Beyond Similar Information: A Distinction-Preserving Framework for Graph Autoencoders
摘要
Graph autoencoders (GAEs), a class of generative self-supervised learning methods, have demonstrated great potential in recent years. Typically, GAEs employ an encoder to map the input graph into a latent representation and a decoder to reconstruct the graph by recovering its characteristics, such as node features or structural information. However, GAEs that rely on feature reconstruction often fail to recover the unique information that differs from neighboring nodes, leading to excessive feature smoothness between neighboring nodes and sub-optimal performance. To address this issue, we propose two complementary strategies applied during the encoding and decoding phases, respectively. At the decoding stage, we develop a simple yet effective approach to preserve the distinctiveness between neighbors in the raw graph.
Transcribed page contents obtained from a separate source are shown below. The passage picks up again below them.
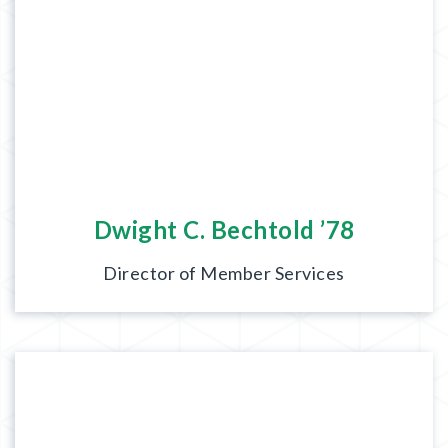
Dwight C. Bechtold ’78
Director of Member Services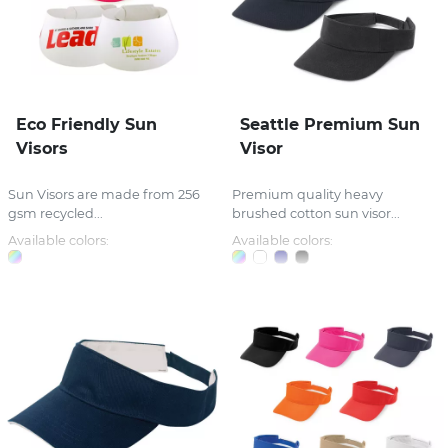
Eco Friendly Sun
Seattle Premium Sun
Visors
Visor
Sun Visors are made from 256
Premium quality heavy
gsm recycled...
brushed cotton sun visor...
Available colors:
Available colors: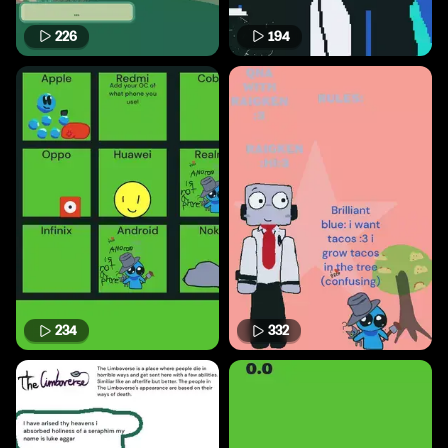
226
194
234
332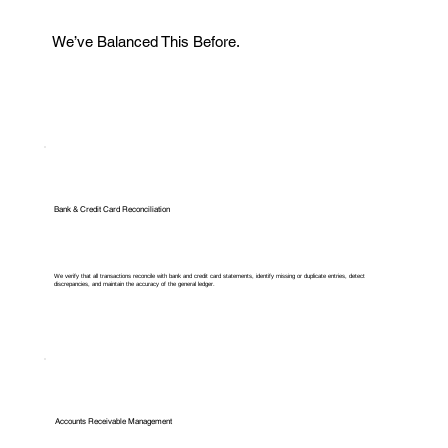
We’ve Balanced This Before.
Bank & Credit Card Reconciliation
We verify that all transactions reconcile with bank and credit card statements, identify missing or duplicate entries, detect
discrepancies, and maintain the accuracy of the general ledger.
Accounts Receivable Management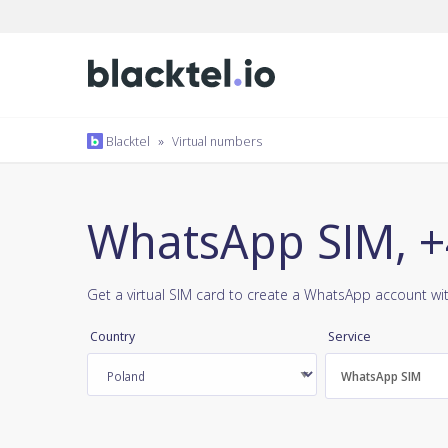
Blacktel
»
Virtual numbers
WhatsApp SIM, +
Get a virtual SIM card to create a WhatsApp account wi
Country
Service
WhatsApp SIM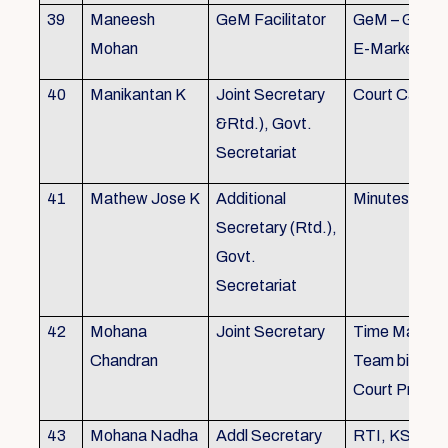
39
Maneesh
GeM Facilitator
GeM – Gover
Mohan
E-Marketpla
40
Manikantan K
Joint Secretary
Court Cases
&Rtd.), Govt.
Secretariat
41
Mathew Jose K
Additional
Minutes Writi
Secretary (Rtd.),
Govt.
Secretariat
42
Mohana
Joint Secretary
Time Manag
Chandran
Team biulding
Court Proced
43
Mohana Nadha
Addl Secretary
RTI, KS&SS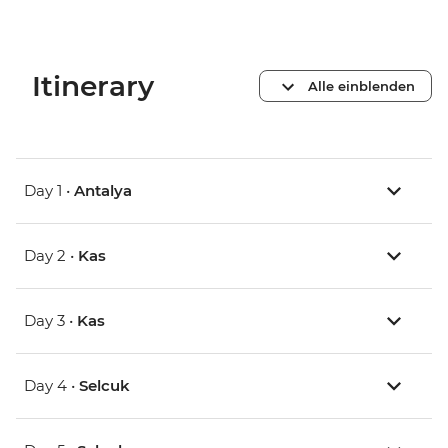
Itinerary
Alle einblenden
Day 1 •
Antalya
Day 2 •
Kas
Day 3 •
Kas
Day 4 •
Selcuk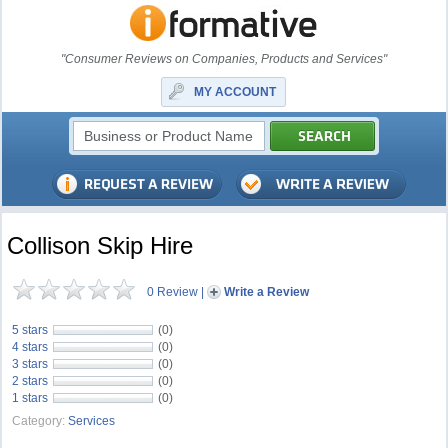
"Consumer Reviews on Companies, Products and Services"
MY ACCOUNT
Collison Skip Hire
0 Review
|
Write a Review
5 stars
(0)
4 stars
(0)
3 stars
(0)
2 stars
(0)
1 stars
(0)
Category:
Services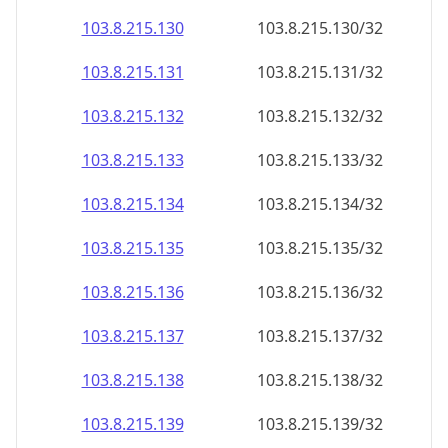
103.8.215.130
103.8.215.130/32
103.8.215.131
103.8.215.131/32
103.8.215.132
103.8.215.132/32
103.8.215.133
103.8.215.133/32
103.8.215.134
103.8.215.134/32
103.8.215.135
103.8.215.135/32
103.8.215.136
103.8.215.136/32
103.8.215.137
103.8.215.137/32
103.8.215.138
103.8.215.138/32
103.8.215.139
103.8.215.139/32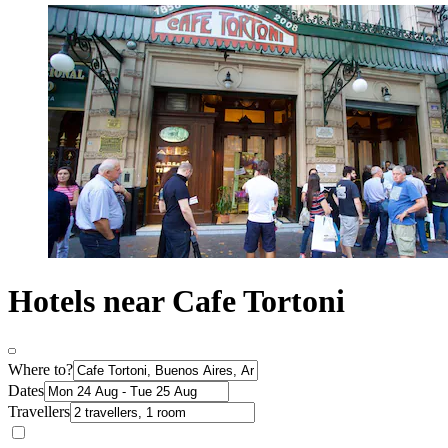
Hotels near Cafe Tortoni
Where to?
Dates
Travellers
We conceptualize the encoder-decoder architecture of GAEs as a teacher-student framework, where we compute pairwise node dissimilarities in both the original and reconstructed graphs and enforce a Kullback-Leibler divergence constraint to transfer distinctiveness from the input to the output space. At the encoding stage, we introduce a discriminative constraint that encourages decorrelation among similar node pairs, implemented via a covariance-based regularization that jointly considers node and neighborhood embeddings. Based on these strategies, we present ClearGAE, a GAE capable of reconstructing graphs while preserving their essential distinctions. Extensive experiments on three types of graph tasks demonstrate the effectiveness of ClearGAE. Moreover, our strategies are model-agnostic and can be seamlessly integrated as plug-and-play modules into other GAE variants.